1. Down From the Mountain (2:34)
2. Sun Sometimes (3:23)
3. Stop Panicking (3:13)
4. Always New (3:41)
5. Never Did Dance (3:34)
6. Cold Station (3:19)
7. Universe (2:27)
8. World In My Way (3:28)
9. In Real Life (3:22)
10. Violent Animals (3:07)
11. Friend of Mine (2:38)
12. Like a Flower (3:07)

Londoner Dave Burn is best known as co-founder of americana “supergroup” Orphan Colours and Ahab, but when solo, his creativity really shines. As the title of his second solo album indicates, he is not completely alone; he has brought a few musician friends along. The rest of the title contains not just his nickname but an altogether more serious notion. Some time ago, Burn found himself working with two other Daves, one bigger and one smaller, but the sense of being in the middle occurred to him in another context. Seeing how just about anything these days is so polarised at two extremes, Burn thought, what about just being somewhere in the middle ground? He posits that wisdom gained with age often takes the edge off previously held views that might have come across as radical. What’s wrong with just taking that middle course? It is not a cop out, but just saying no to the extremes. This whole idea, if a bit blurry, lay behind his 2022 EP ‘Medium Dave’. He kept on writing, and the same theme kept popping up until he had enough songs for a full album. The cover art is the same, too; many of a similar age and outlook can relate to that fine right foot.

Burn wastes no time in setting out where he is coming from. ‘Down From The Mountain’ opens with a determined electric guitar riff that immediately grabs the attention. Burn’s relaxed, warm vocals are the velvet glove to the iron fist of a lyric, “I met you last night in my dreams/ You were my brother/ Ever so strong but not so wise/ How you loved to frighten the others/ Silence the fire in your mind”. In other words, I don’t want to fight you, can’t you just lay off? How many times have we thought similarly? It is easy to equate wanting to avoid confrontation with passivity, but that is not how Burn comes across. Instead, as he points out in the reflective ‘Universe’, far from the world revolving around us, we are really rather small parts of something far larger. Turning to his own thoughts, ‘Stop Panicking’, with its brisk tempo, belies his calming message to, “Stop panicking, there’s always another life”.
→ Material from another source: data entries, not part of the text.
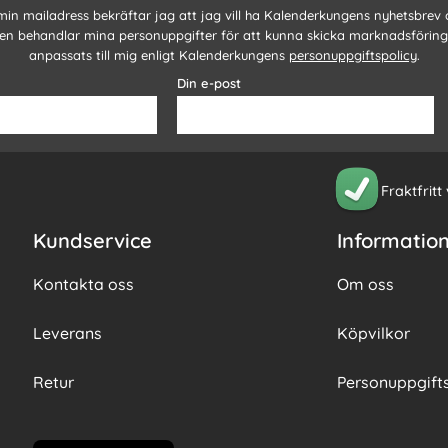
 min mailadress bekräftar jag att jag vill ha Kalenderkungens nyhetsbrev
n behandlar mina personuppgifter för att kunna skicka marknadsförin
anpassats till mig enligt Kalenderkungens
personuppgiftspolicy
.
Din e-post
Fraktfritt
Kundservice
Informatio
Kontakta oss
Om oss
Leverans
Köpvilkor
Retur
Personuppgifts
There is a love song, not quite boy meets girl, but again viewed through the lens of one who has been around a while. In a very English folk style, ‘Always New’ reveals love is not of a person but the bottle. ‘Violent Animals’ returns to the theme of extremes. Again, Burn opens quietly with acoustic guitar giving way to a more determined electric sound as he dares to, “Take the piss, I couldn’t resist/ Now he’s screaming at me like a child” before issuing the chilling warning, “We’re violent animals”.

The upbeat ‘Friend of Mine’ is how Burns sees himself, “Good friends are hard to find/ but it ain’t that hard to be a friend of mine”. With his honest, perceptive writing and undoubted musical ability, Burns would indeed be a good friend to anyone who can’t stand extremes and just wants to get along somewhere down the middle.